» EXCERPTED DATA
★ ★ ★ ★ ★
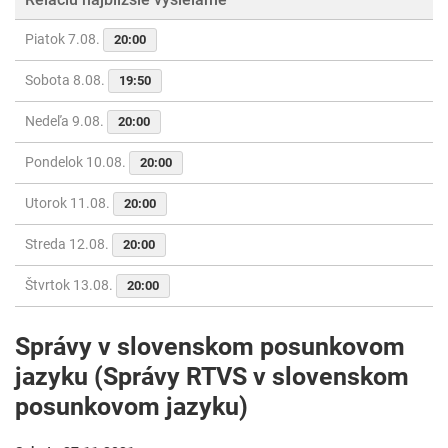
Piatok 7.08.
20:00
Sobota 8.08.
19:50
Nedeľa 9.08.
20:00
Pondelok 10.08.
20:00
Utorok 11.08.
20:00
Streda 12.08.
20:00
Štvrtok 13.08.
20:00
Správy v slovenskom posunkovom
jazyku (Správy RTVS v slovenskom
posunkovom jazyku)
★ ★ ★ ★ ★
» HOW TO COMPLETE THIS TASK
Lines that include the word "jazyku" are to be extracted from the data above.

» OUTPUT
jazyku (Správy RTVS v slovenskom
posunkovom jazyku)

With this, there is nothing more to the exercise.